News and commentary on Religion, especially Southern religion.

Monday, January 12, 2009

One inventor of the pill 'confesses'

Carl Djerassi confessed regret in the Austrian newspaper Der Standard. The 85-year-old chemist, one of three whose formulation of synthetic progestogen Norethisterone was a key step towards the first oral contraceptive, bemoaned the decline in average family size. According to the British newspaper Guardian:

Djerassi outlined the "horror scenario" that occurred because of the population imbalance, for which his invention was partly to blame. He said that in most of Europe there was now "no connection at all between sexuality and reproduction". He said: "This divide in Catholic Austria, a country which has on average 1.4 children per family, is now complete."

He described families who had decided against reproduction as "wanting to enjoy their schnitzels while leaving the rest of the world to get on with it".

The fall in the birth rate, he said, was an "epidemic" far worse - but given less attention - than obesity. Young Austrians, he said, were committing national suicide if they failed to procreate.

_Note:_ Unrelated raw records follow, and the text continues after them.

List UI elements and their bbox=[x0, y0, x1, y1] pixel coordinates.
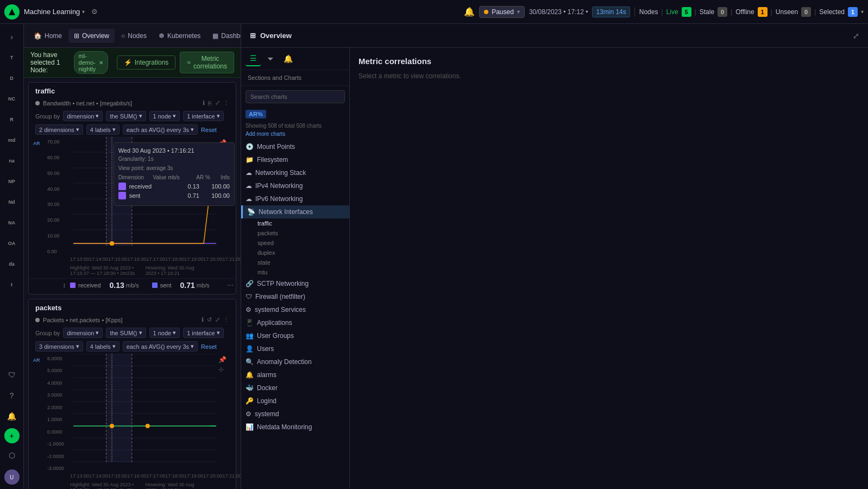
traffic-interfaces[interactable]: 1 interface ▾ bbox=[183, 111, 223, 121]
section-networking-stack-header[interactable]: ☁ Networking Stack bbox=[241, 166, 349, 179]
sidebar-icon-da[interactable]: da bbox=[3, 255, 21, 273]
section-netdata-monitoring-header[interactable]: 📊 Netdata Monitoring bbox=[241, 421, 349, 434]
traffic-chart-menu-icon[interactable]: ⋮ bbox=[223, 99, 229, 106]
packets-each[interactable]: each as AVG() every 3s ▾ bbox=[123, 341, 198, 352]
nodes-icon: ○ bbox=[121, 32, 125, 40]
sidebar-icon-na2[interactable]: NA bbox=[3, 214, 21, 231]
chart-link-speed[interactable]: speed bbox=[253, 238, 349, 248]
sidebar-icon-np[interactable]: NP bbox=[3, 173, 21, 190]
tab-filter-icon[interactable]: ⏷ bbox=[263, 51, 278, 66]
section-systemd-services-header[interactable]: ⚙ systemd Services bbox=[241, 303, 349, 316]
section-firewall-header[interactable]: 🛡 Firewall (netfilter) bbox=[241, 290, 349, 303]
sidebar-icon-t[interactable]: T bbox=[3, 49, 21, 66]
nav-overview[interactable]: ⊞ Overview bbox=[68, 29, 115, 43]
integrations-button[interactable]: ⚡ Integrations bbox=[117, 55, 176, 70]
sidebar-icon-shield[interactable]: 🛡 bbox=[3, 366, 21, 384]
section-anomaly-detection-header[interactable]: 🔍 Anomaly Detection bbox=[241, 355, 349, 368]
node-close-icon[interactable]: ✕ bbox=[99, 60, 103, 66]
packets-dimensions[interactable]: 3 dimensions ▾ bbox=[35, 341, 83, 352]
node-name: ml-demo-nightly bbox=[79, 53, 97, 72]
tab-bell-icon[interactable]: 🔔 bbox=[280, 51, 295, 66]
add-more-link[interactable]: Add more charts bbox=[241, 131, 349, 140]
packets-chart-menu-icon[interactable]: ⋮ bbox=[223, 316, 229, 323]
sidebar-icon-na[interactable]: na bbox=[3, 152, 21, 170]
section-docker-header[interactable]: 🐳 Docker bbox=[241, 381, 349, 394]
section-users-header[interactable]: 👤 Users bbox=[241, 342, 349, 355]
group-by-dimension[interactable]: dimension ▾ bbox=[63, 111, 103, 121]
section-logind-header[interactable]: 🔑 Logind bbox=[241, 394, 349, 408]
chart-more-icon[interactable]: ⋯ bbox=[227, 281, 234, 289]
packets-group-by-dimension[interactable]: dimension ▾ bbox=[63, 328, 103, 338]
traffic-reset-button[interactable]: Reset bbox=[201, 127, 217, 133]
search-input[interactable] bbox=[246, 90, 345, 103]
sidebar-icon-md[interactable]: md bbox=[3, 131, 21, 149]
sidebar-icon-t2[interactable]: t bbox=[3, 276, 21, 293]
section-systemd-header[interactable]: ⚙ systemd bbox=[241, 408, 349, 421]
chart-link-packets[interactable]: packets bbox=[253, 228, 349, 238]
sidebar-icon-bell[interactable]: 🔔 bbox=[3, 408, 21, 425]
traffic-labels[interactable]: 4 labels ▾ bbox=[86, 124, 119, 135]
section-applications-header[interactable]: 📱 Applications bbox=[241, 316, 349, 329]
section-mount-points-header[interactable]: 💿 Mount Points bbox=[241, 140, 349, 153]
chevron-down-icon[interactable]: ▾ bbox=[861, 9, 864, 15]
traffic-agg[interactable]: the SUM() ▾ bbox=[106, 111, 146, 121]
pause-button[interactable]: Paused ▾ bbox=[479, 6, 525, 18]
packets-labels[interactable]: 4 labels ▾ bbox=[86, 341, 119, 352]
section-alarms-header[interactable]: 🔔 alarms bbox=[241, 368, 349, 381]
sidebar-icon-d[interactable]: D bbox=[3, 70, 21, 87]
traffic-chart-expand-icon[interactable]: ⤢ bbox=[215, 99, 220, 106]
section-sctp-header[interactable]: 🔗 SCTP Networking bbox=[241, 277, 349, 290]
sidebar-avatar[interactable]: U bbox=[4, 469, 20, 485]
settings-icon[interactable]: ⚙ bbox=[91, 8, 98, 16]
section-ipv4-header[interactable]: ☁ IPv4 Networking bbox=[241, 179, 349, 192]
section-network-interfaces-header[interactable]: 📡 Network Interfaces bbox=[241, 205, 349, 218]
section-ipv6-header[interactable]: ☁ IPv6 Networking bbox=[241, 192, 349, 205]
packets-pin-icon[interactable]: 📌 bbox=[218, 356, 229, 363]
nav-home[interactable]: 🏠 Home bbox=[28, 29, 67, 43]
chart-link-state[interactable]: state bbox=[253, 258, 349, 267]
section-logind: 🔑 Logind bbox=[241, 394, 349, 408]
packets-reset-button[interactable]: Reset bbox=[201, 343, 217, 350]
sidebar-icon-r[interactable]: R bbox=[3, 111, 21, 128]
packets-interfaces[interactable]: 1 interface ▾ bbox=[183, 328, 223, 338]
traffic-nodes[interactable]: 1 node ▾ bbox=[149, 111, 180, 121]
live-count: 5 bbox=[682, 7, 691, 17]
sidebar-icon-nc[interactable]: NC bbox=[3, 90, 21, 108]
ar-filter-badge[interactable]: AR% bbox=[246, 110, 266, 118]
section-filesystem-header[interactable]: 📁 Filesystem bbox=[241, 153, 349, 166]
packets-nodes[interactable]: 1 node ▾ bbox=[149, 328, 180, 338]
metric-correlations-button[interactable]: ≈ Metric correlations bbox=[180, 52, 234, 73]
packets-chart-expand-icon[interactable]: ⤢ bbox=[215, 316, 220, 323]
traffic-chart-copy-icon[interactable]: ⎘ bbox=[208, 100, 212, 106]
chevron-down-icon: ▾ bbox=[76, 126, 79, 133]
packets-chart-refresh-icon[interactable]: ↺ bbox=[207, 316, 212, 323]
sidebar-icon-question[interactable]: ? bbox=[3, 387, 21, 404]
traffic-chart-info-icon[interactable]: ℹ bbox=[203, 99, 205, 106]
node-tag[interactable]: ml-demo-nightly ✕ bbox=[74, 51, 108, 74]
traffic-each[interactable]: each as AVG() every 3s ▾ bbox=[123, 124, 198, 135]
packets-chart-section: packets Packets • net.packets • [Kpps] ℹ… bbox=[28, 299, 236, 489]
traffic-dimensions[interactable]: 2 dimensions ▾ bbox=[35, 124, 83, 135]
chart-link-traffic[interactable]: traffic bbox=[253, 218, 349, 228]
chart-link-mtu[interactable]: mtu bbox=[253, 267, 349, 277]
chart-link-duplex[interactable]: duplex bbox=[253, 248, 349, 258]
packets-chart-info-icon[interactable]: ℹ bbox=[202, 316, 204, 323]
sidebar-icon-oa[interactable]: OA bbox=[3, 235, 21, 252]
metric-corr-icon: ≈ bbox=[187, 59, 191, 66]
packets-agg[interactable]: the SUM() ▾ bbox=[106, 328, 146, 338]
app-name[interactable]: Machine Learning ▾ bbox=[24, 8, 85, 16]
overview-expand-icon[interactable]: ⤢ bbox=[853, 32, 859, 40]
sidebar-add-button[interactable]: + bbox=[4, 428, 20, 443]
sidebar-expand-icon[interactable]: › bbox=[3, 28, 21, 46]
nav-nodes[interactable]: ○ Nodes bbox=[116, 29, 152, 43]
tab-sections-icon[interactable]: ☰ bbox=[246, 51, 261, 66]
section-user-groups-header[interactable]: 👥 User Groups bbox=[241, 329, 349, 342]
sidebar-icon-nd[interactable]: Nd bbox=[3, 193, 21, 211]
packets-select-icon[interactable]: ⊹ bbox=[218, 366, 229, 373]
sidebar-icon-nodes[interactable]: ⬡ bbox=[3, 447, 21, 464]
legend-scroll-icon[interactable]: ↕ bbox=[62, 281, 66, 289]
live-label: Live bbox=[666, 8, 678, 16]
app-logo[interactable] bbox=[4, 4, 20, 20]
packets-group-by-label: Group by bbox=[35, 330, 60, 336]
nav-kubernetes[interactable]: ☸ Kubernetes bbox=[153, 29, 206, 43]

And if it were not possible to reverse the population decline they would have to understand the necessity of an "intelligent immigration policy".

Roman Catholic leaders called the statement a "confession" and manufactured from it a bit of what gynaecologist and member of the New York Academy of Science, professor Gian Benedetto Melis, called science fiction.

Roman Catholic doctors alleged the pill had brought "devastating ecological effects" by releasing into the environment "tons of hormones" that somehow impaired male fertility.

Using pseudoscience in an attempt to justify the ways of religion to man tends to drive the rational from the sanctuary.